Congratulations, your bosses decided to spend a giant chunk of cash to send you, a political reporter, on Gov. Tim Walz’s first solo campaign trip on Walz Force One, his Boeing 737-800 campaign plane.
Stops are promised in three Pennsylvania cities: Lancaster, Pittsburgh and Erie. You’re told to be at the airport charter terminal no later than 6:30 a.m. Everything you carry must be labeled with your name. You secure your business card to your suitcase with duct tape.
Any bag that goes into the plane’s cargo hold will not be accessible to you until the hotel in Pittsburgh where you RON, which is campaign-speak for “Remain Overnight.” A campaign staffer sends a late-night update that your arrival deadline has been pushed to 6:45 a.m. “Enjoy those extra 15 minutes,” she writes.
The shifting guidelines are a warning that free will won’t exist for you in the next 36 hours.

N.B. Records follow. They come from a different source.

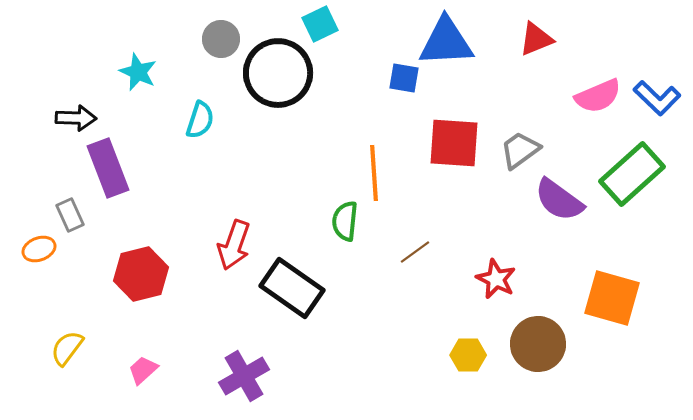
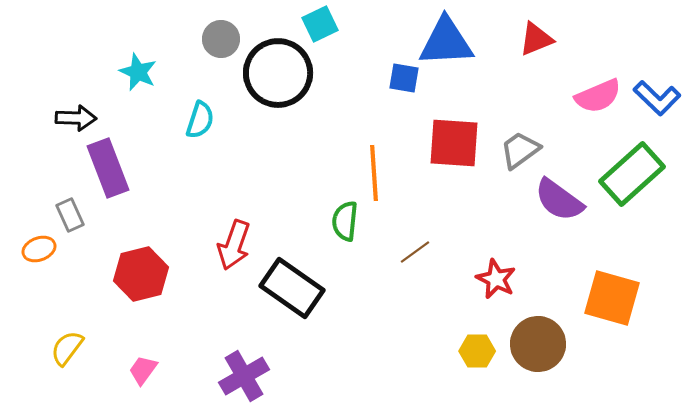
yellow hexagon: moved 9 px right, 4 px up
pink trapezoid: rotated 12 degrees counterclockwise
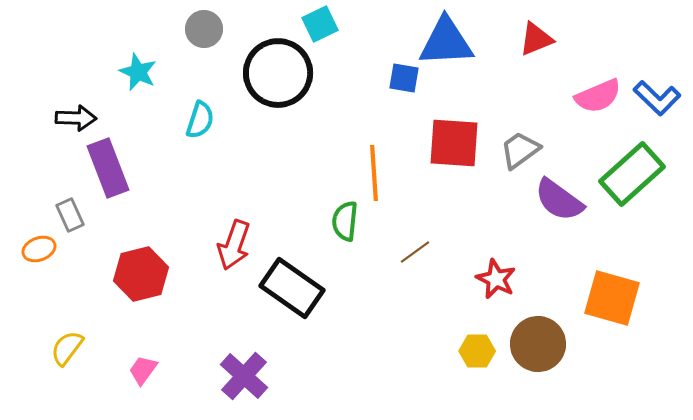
gray circle: moved 17 px left, 10 px up
purple cross: rotated 18 degrees counterclockwise
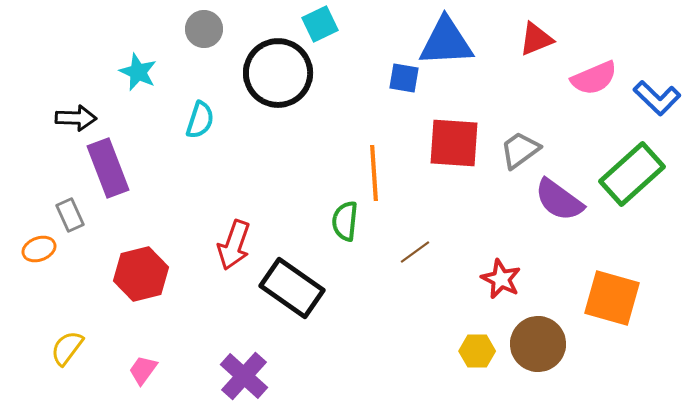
pink semicircle: moved 4 px left, 18 px up
red star: moved 5 px right
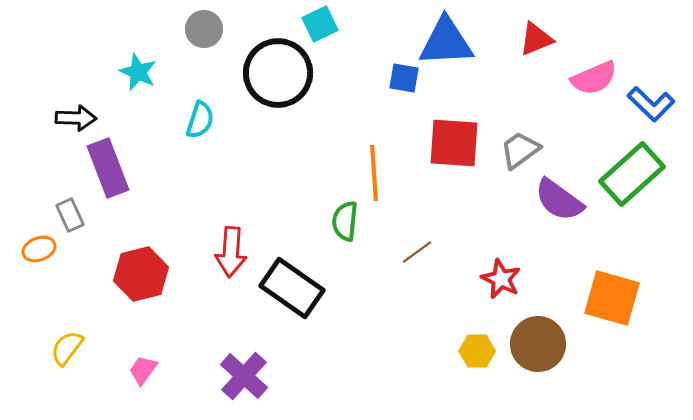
blue L-shape: moved 6 px left, 6 px down
red arrow: moved 3 px left, 7 px down; rotated 15 degrees counterclockwise
brown line: moved 2 px right
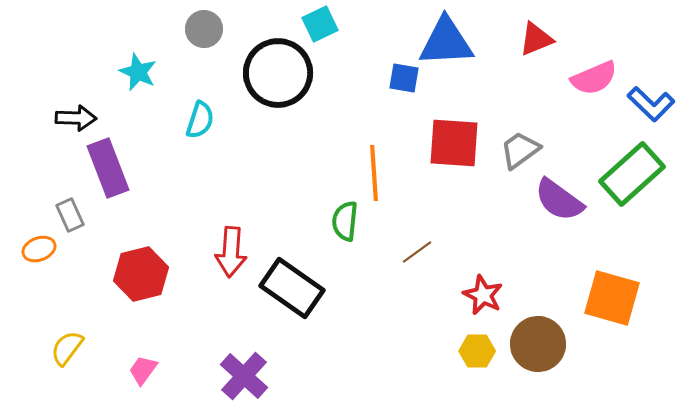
red star: moved 18 px left, 16 px down
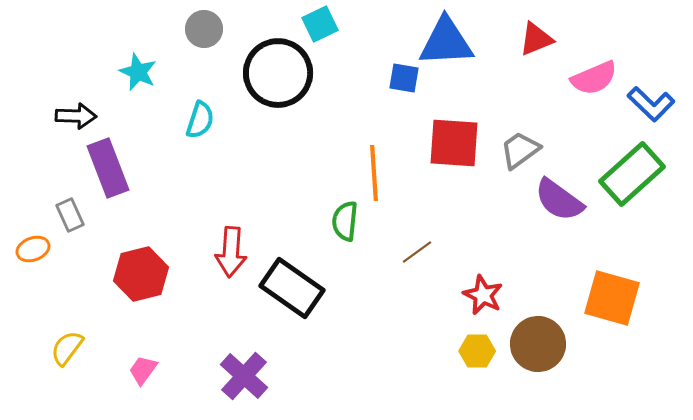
black arrow: moved 2 px up
orange ellipse: moved 6 px left
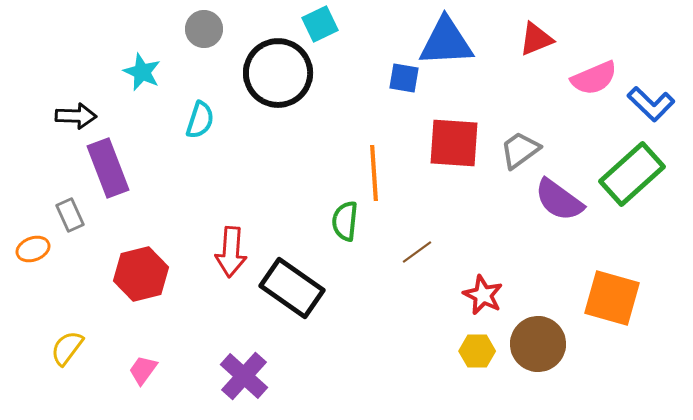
cyan star: moved 4 px right
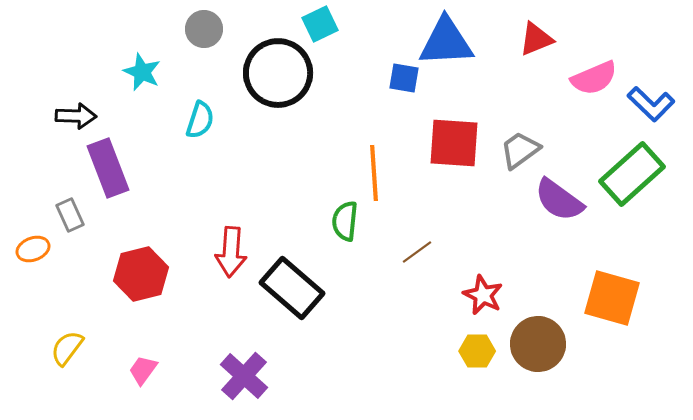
black rectangle: rotated 6 degrees clockwise
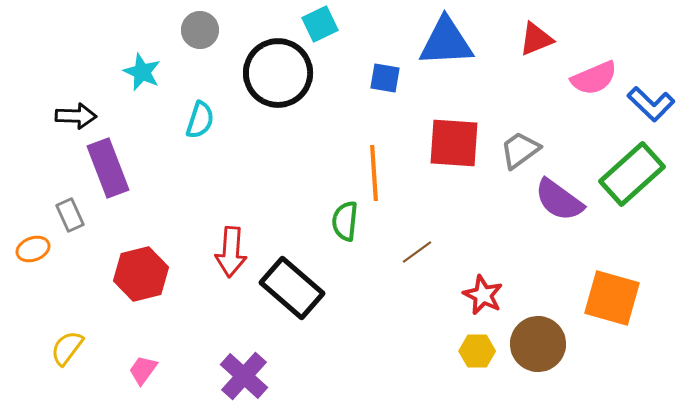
gray circle: moved 4 px left, 1 px down
blue square: moved 19 px left
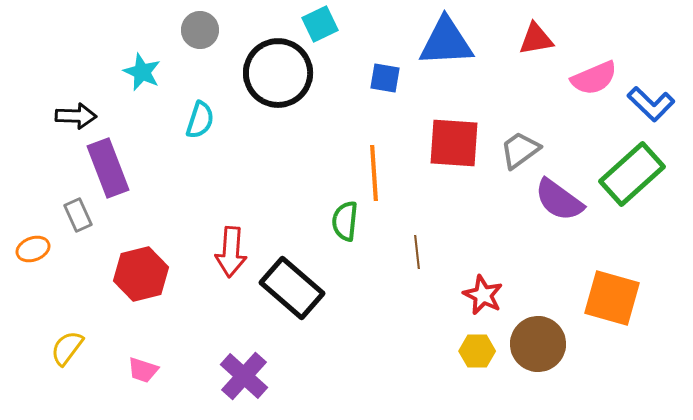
red triangle: rotated 12 degrees clockwise
gray rectangle: moved 8 px right
brown line: rotated 60 degrees counterclockwise
pink trapezoid: rotated 108 degrees counterclockwise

You won’t know where you’re going or how long you will be there. You are a captive of the campaign machine.
On departure day, you rouse yourself at 5 a.m. and arrive to find Star Tribune photographer Glen Stubbe already waiting. Campaign staff and media arrive and we place all bags and equipment on the tarmac, then walk away so the dog can sniff them.

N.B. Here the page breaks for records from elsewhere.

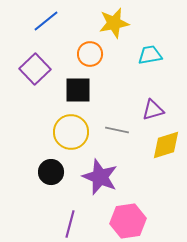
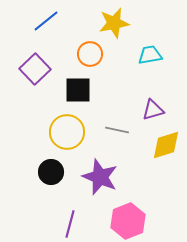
yellow circle: moved 4 px left
pink hexagon: rotated 12 degrees counterclockwise
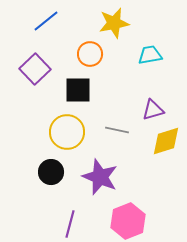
yellow diamond: moved 4 px up
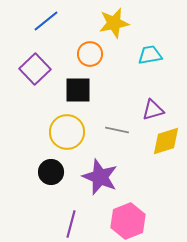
purple line: moved 1 px right
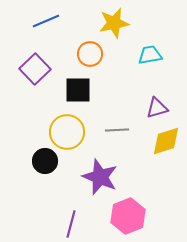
blue line: rotated 16 degrees clockwise
purple triangle: moved 4 px right, 2 px up
gray line: rotated 15 degrees counterclockwise
black circle: moved 6 px left, 11 px up
pink hexagon: moved 5 px up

No TSA lines here. Just a robust U.S. Secret Service contingent, some in suits, some dressed in what Stubbe referred to as “faux casual” — a scruffy baseball cap and a golf shirt over a Kevlar vest. The casual ones blend into crowds.
The governor’s motorcade of black SUVs and an ambulance arrives shortly after 8 a.m. Walz exits and enters at the front of the plane. (Everyone else uses the rear door.)

Two security guards are in full black commando gear with helmets, glasses, night vision goggles and firearms. They disembark first and board last, standing watch on the tarmac, scanning the skies for threats.